■ Work to complete: In the entries below, find the line with "utrustning, och f" and the line with "le 29 mars 2019 lorsque son premier", then retype both and everything between them exactly. Do not copy the pictures.

■ Records:

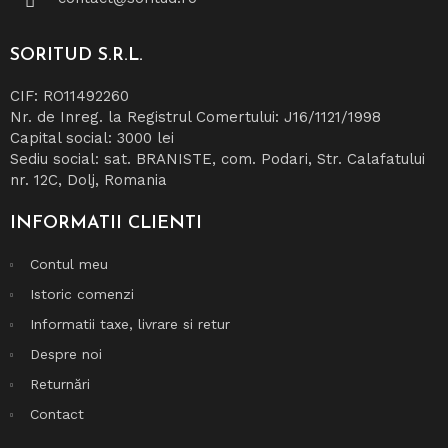
SORITUD
S.R.L.
CIF: RO11492260
Nr. de Inreg. la Registrul Comertului: J16/1121/1998
Capital social: 3000 lei
Sediu social: sat. BRANISTE, com. Podari, Str. Calafatului
nr. 12C, Dolj, Romania
INFORMATII
CLIENTI
Contul meu
Istoric comenzi
Informatii taxe, livrare si retur
Despre noi
Returnări
Contact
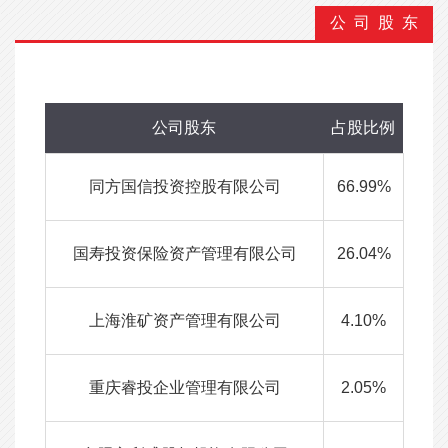
公 司 股 东
公司股东
占股比例
同方国信投资控股有限公司
66.99%
国寿投资保险资产管理有限公司
26.04%
上海淮矿资产管理有限公司
4.10%
重庆睿投企业管理有限公司
2.05%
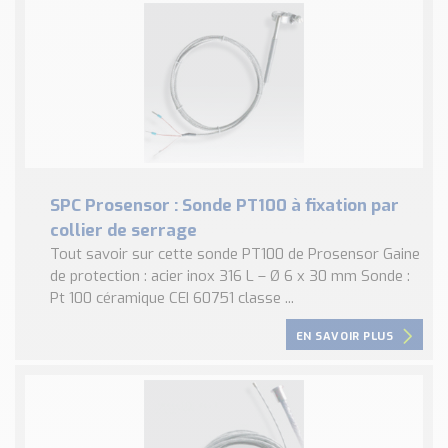
SPC Prosensor : Sonde PT100 à fixation par
collier de serrage
Tout savoir sur cette sonde PT100 de Prosensor Gaine
de protection : acier inox 316 L – Ø 6 x 30 mm Sonde :
Pt 100 céramique CEI 60751 classe ...
EN SAVOIR PLUS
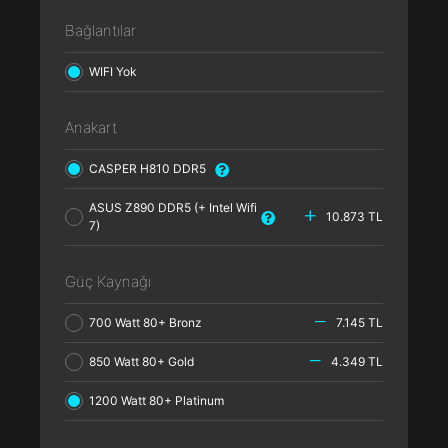
Bağlantılar
WIFI Yok
Anakart
CASPER H810 DDR5
ASUS Z890 DDR5 (+ Intel Wifi
10.873 TL
7)
Güç Kaynağı
700 Watt 80+ Bronz
7.145 TL
850 Watt 80+ Gold
4.349 TL
1200 Watt 80+ Platinum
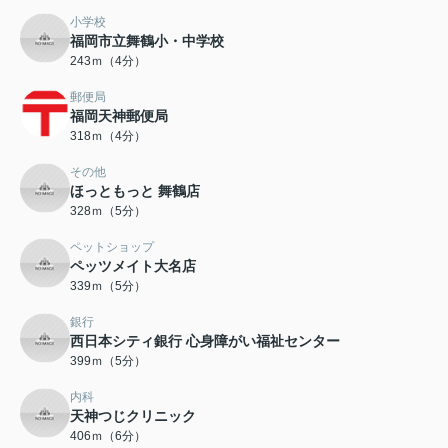
小学校
福岡市立舞鶴小・中学校
243ｍ（4分）
郵便局
福岡天神郵便局
318ｍ（4分）
その他
ほっともっと 舞鶴店
328ｍ（5分）
ペットショップ
ペッツメイト大名店
339ｍ（5分）
銀行
西日本シティ銀行 心身障がい福祉センター
399ｍ（5分）
内科
天神つじクリニック
406ｍ（6分）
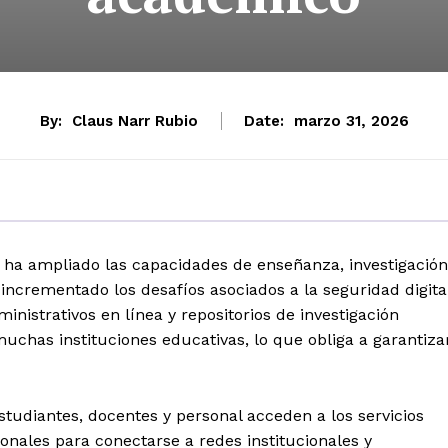
By:
Claus Narr Rubio
Date:
marzo 31, 2026
ha ampliado las capacidades de enseñanza, investigación
incrementado los desafíos asociados a la seguridad digita
inistrativos en línea y repositorios de investigación
uchas instituciones educativas, lo que obliga a garantiza
tudiantes, docentes y personal acceden a los servicios
sonales para conectarse a redes institucionales y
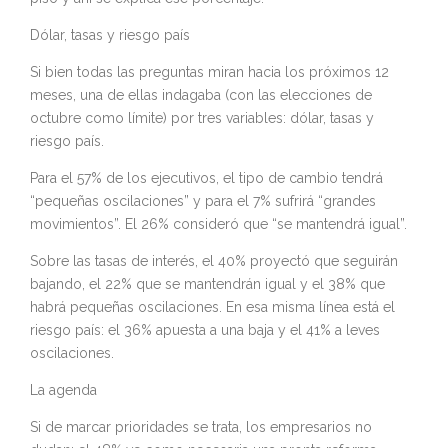
Dólar, tasas y riesgo país
Si bien todas las preguntas miran hacia los próximos 12
meses, una de ellas indagaba (con las elecciones de
octubre como límite) por tres variables: dólar, tasas y
riesgo país.
Para el 57% de los ejecutivos, el tipo de cambio tendrá
“pequeñas oscilaciones” y para el 7% sufrirá “grandes
movimientos”. El 26% consideró que “se mantendrá igual”.
Sobre las tasas de interés, el 40% proyectó que seguirán
bajando, el 22% que se mantendrán igual y el 38% que
habrá pequeñas oscilaciones. En esa misma línea está el
riesgo país: el 36% apuesta a una baja y el 41% a leves
oscilaciones.
La agenda
Si de marcar prioridades se trata, los empresarios no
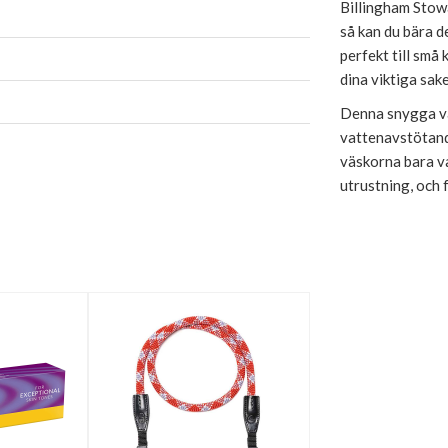
Billingham Stowa
så kan du bära 
perfekt till små
dina viktiga sake
Denna snygga väs
vattenavstötande
väskorna bara va
utrustning, och f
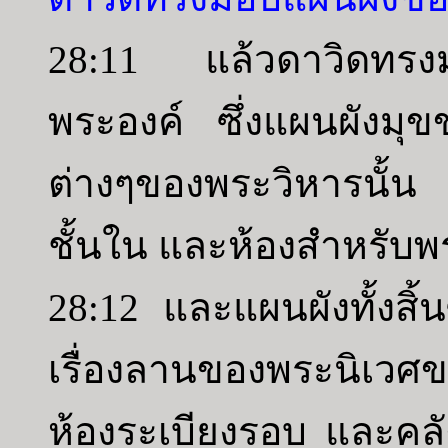
28:11 แล้วดาวิดทรง
พระองค์ ซึ่งแผนผังมุ
ต่างๆของพระวิหารนั้น
ชั้นใน และห้องสำหรับพร
28:12 และแผนผังทั้งสิ้น
เรื่องลานของพระนิเว
ห้องระเบียงรอบ และคล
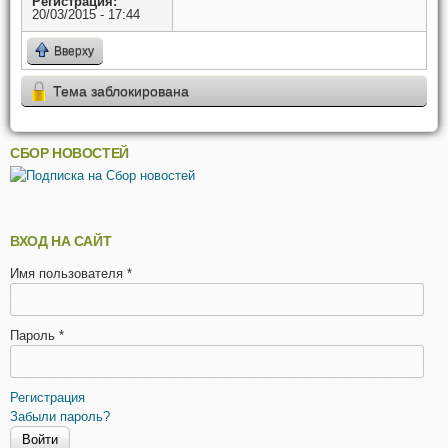
Регистрация:
20/03/2015 - 17:44
Вверху
Тема заблокирована
СБОР НОВОСТЕЙ
ВХОД НА САЙТ
Имя пользователя
*
Пароль
*
Регистрация
Забыли пароль?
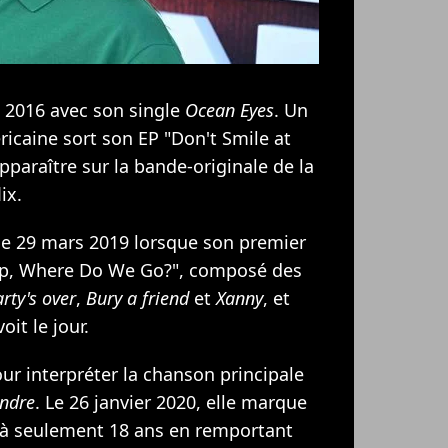
en 2016 avec son single
Ocean Eyes
. Un
ricaine sort son EP "Don't Smile at
pparaître sur la bande-originale de la
ix.
 le 29 mars 2019 lorsque son premier
ep, Where Do We Go?", composé des
rty's over
,
Bury a friend
et
Xanny
, et
oit le jour.
pour interpréter la chanson principale
endre
. Le 26 janvier 2020, elle marque
 à seulement 18 ans en remportant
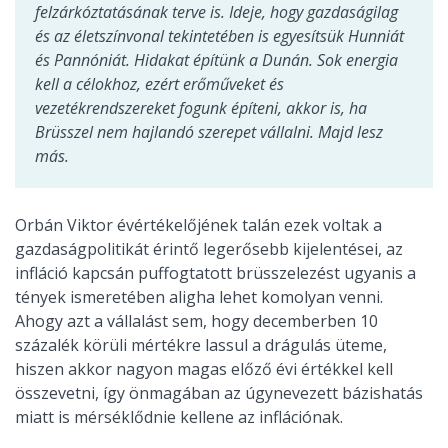
felzárkóztatásának terve is. Ideje, hogy gazdaságilag
és az életszínvonal tekintetében is egyesítsük Hunniát
és Pannóniát. Hidakat építünk a Dunán. Sok energia
kell a célokhoz, ezért erőműveket és
vezetékrendszereket fogunk építeni, akkor is, ha
Brüsszel nem hajlandó szerepet vállalni. Majd lesz
más.
Orbán Viktor évértékelőjének talán ezek voltak a
gazdaságpolitikát érintő legerősebb kijelentései, az
infláció kapcsán puffogtatott brüsszelezést ugyanis a
tények ismeretében aligha lehet komolyan venni.
Ahogy azt a vállalást sem, hogy decemberben 10
százalék körüli mértékre lassul a drágulás üteme,
hiszen akkor nagyon magas előző évi értékkel kell
összevetni, így önmagában az úgynevezett bázishatás
miatt is mérséklődnie kellene az inflációnak.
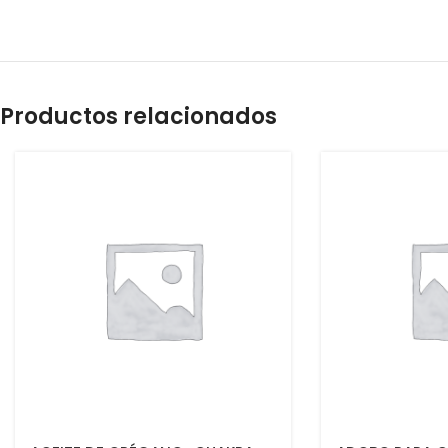
Productos relacionados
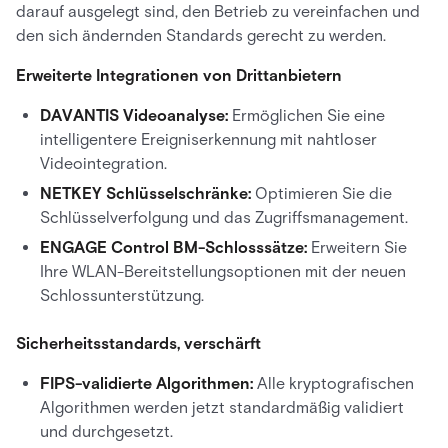
darauf ausgelegt sind, den Betrieb zu vereinfachen und
den sich ändernden Standards gerecht zu werden.
Erweiterte Integrationen von Drittanbietern
DAVANTIS Videoanalyse:
Ermöglichen Sie eine
intelligentere Ereigniserkennung mit nahtloser
Videointegration.
NETKEY Schlüsselschränke:
Optimieren Sie die
Schlüsselverfolgung und das Zugriffsmanagement.
ENGAGE Control BM-Schlosssätze:
Erweitern Sie
Ihre WLAN-Bereitstellungsoptionen mit der neuen
Schlossunterstützung.
Sicherheitsstandards, verschärft
FIPS-validierte Algorithmen:
Alle kryptografischen
Algorithmen werden jetzt standardmäßig validiert
und durchgesetzt.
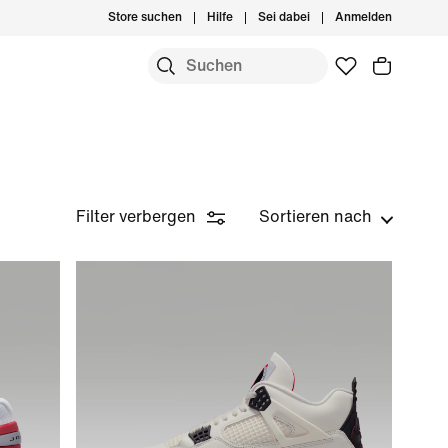
Store suchen
Hilfe
Sei dabei
Anmelden
Filter verbergen
Sortieren nach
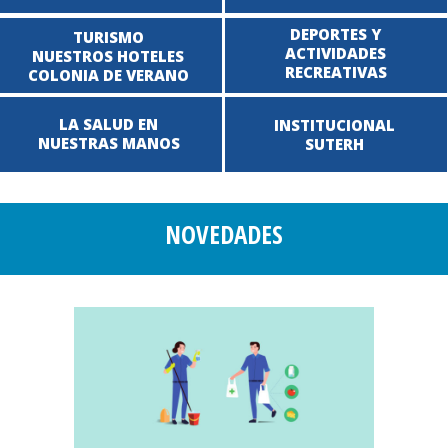
DEPORTES Y
TURISMO
ACTIVIDADES
NUESTROS HOTELES
RECREATIVAS
COLONIA DE VERANO
LA SALUD EN
INSTITUCIONAL
NUESTRAS MANOS
SUTERH
NOVEDADES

■ Answer space:
utrustning, och f
28:11 แล้วดาวิดทรง
พระองค์ ซึ่งแผนผังมุ
ต่างๆของพระวิหารนั้น
ชั้นใน และห้องสำหรับพร
28:12 และแผนผังทั้งสิ้น
เรื่องลานของพระนิเว
ห้องระเบียงรอบ และคล
Регистрация:
20/03/2015 - 17:44
Вверху
Тема заблокирована
СБОР НОВОСТЕЙ
ВХОД НА САЙТ
Имя пользователя
*
Пароль
*
Регистрация
Забыли пароль?
en 2016 avec son single
Ocean Eyes
. Un
ricaine sort son EP "Don't Smile at
pparaître sur la bande-originale de la
ix.
 le 29 mars 2019 lorsque son premier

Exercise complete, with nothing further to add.